> [What the exercise asks]
Print the records below exactly as they appear. Omit all pictures.
▬▬▬▬▬▬▬▬▬▬
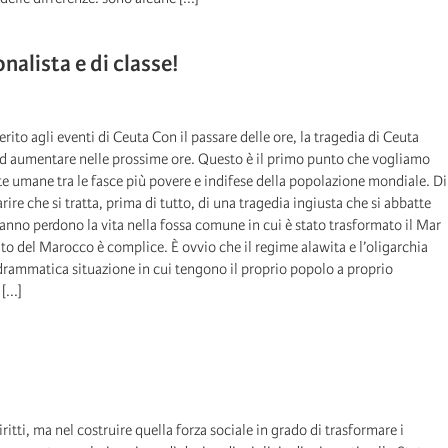
onalista e di classe!
rito agli eventi di Ceuta Con il passare delle ore, la tragedia di Ceuta
 ad aumentare nelle prossime ore. Questo è il primo punto che vogliamo
vite umane tra le fasce più povere e indifese della popolazione mondiale. Di
re che si tratta, prima di tutto, di una tragedia ingiusta che si abbatte
anno perdono la vita nella fossa comune in cui è stato trasformato il Mar
to del Marocco è complice. È ovvio che il regime alawita e l’oligarchia
drammatica situazione in cui tengono il proprio popolo a proprio
...]
ritti, ma nel costruire quella forza sociale in grado di trasformare i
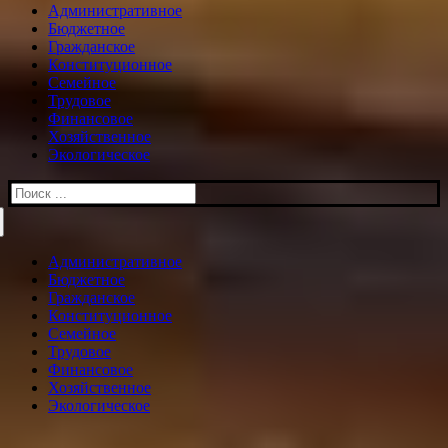
Административное
Бюджетное
Гражданское
Конституционное
Семейное
Трудовое
Финансовое
Хозяйственное
Экологическое
Искать:
Административное
Бюджетное
Гражданское
Конституционное
Семейное
Трудовое
Финансовое
Хозяйственное
Экологическое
▬▬▬▬▬▬▬▬▬▬
> [Result for this task]
onalista e di classe!
rito agli eventi di Ceuta Con il passare delle ore, la tragedia di Ceuta
 ad aumentare nelle prossime ore. Questo è il primo punto che vogliamo
vite umane tra le fasce più povere e indifese della popolazione mondiale. Di
re che si tratta, prima di tutto, di una tragedia ingiusta che si abbatte
anno perdono la vita nella fossa comune in cui è stato trasformato il Mar
to del Marocco è complice. È ovvio che il regime alawita e l’oligarchia
drammatica situazione in cui tengono il proprio popolo a proprio
...]
ritti, ma nel costruire quella forza sociale in grado di trasformare i
Административное
Бюджетное
Гражданское
Конституционное
Семейное
Трудовое
Финансовое
Хозяйственное
Экологическое
Искать:
Административное
Бюджетное
Гражданское
Конституционное
Семейное
Трудовое
Финансовое
Хозяйственное
Экологическое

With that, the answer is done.